[Saved entries]
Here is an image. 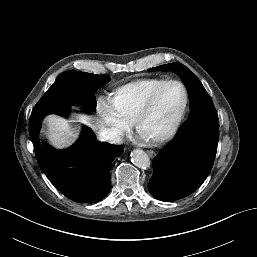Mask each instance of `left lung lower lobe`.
Here are the masks:
<instances>
[{
    "instance_id": "1",
    "label": "left lung lower lobe",
    "mask_w": 257,
    "mask_h": 257,
    "mask_svg": "<svg viewBox=\"0 0 257 257\" xmlns=\"http://www.w3.org/2000/svg\"><path fill=\"white\" fill-rule=\"evenodd\" d=\"M218 138L219 129L206 127L197 135L172 139L153 161L150 193L171 202L198 189L213 166Z\"/></svg>"
}]
</instances>
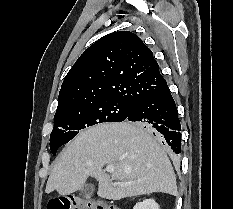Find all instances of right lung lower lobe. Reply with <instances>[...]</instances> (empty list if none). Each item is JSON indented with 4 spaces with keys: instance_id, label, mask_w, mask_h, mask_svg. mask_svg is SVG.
Returning <instances> with one entry per match:
<instances>
[{
    "instance_id": "1",
    "label": "right lung lower lobe",
    "mask_w": 233,
    "mask_h": 209,
    "mask_svg": "<svg viewBox=\"0 0 233 209\" xmlns=\"http://www.w3.org/2000/svg\"><path fill=\"white\" fill-rule=\"evenodd\" d=\"M125 120L143 123L149 126L154 134L161 133V137L173 151L176 154L181 153V125L175 101L167 85L138 101Z\"/></svg>"
}]
</instances>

## [What to work on]
Exactly the lines from the one with "Find all instances" through the end of the entries above must be written out, and no pictures may be included.

## [Problem solution]
Find all instances of right lung lower lobe. Reply with <instances>[...]</instances> (empty list if none). Each item is JSON indented with 4 spaces with keys: instance_id, label, mask_w, mask_h, mask_svg. mask_svg is SVG.
Returning <instances> with one entry per match:
<instances>
[{
    "instance_id": "1",
    "label": "right lung lower lobe",
    "mask_w": 233,
    "mask_h": 209,
    "mask_svg": "<svg viewBox=\"0 0 233 209\" xmlns=\"http://www.w3.org/2000/svg\"><path fill=\"white\" fill-rule=\"evenodd\" d=\"M125 120L143 123L149 126L154 134L161 133V137L173 151L176 154L181 153V125L175 101L167 85L138 101Z\"/></svg>"
}]
</instances>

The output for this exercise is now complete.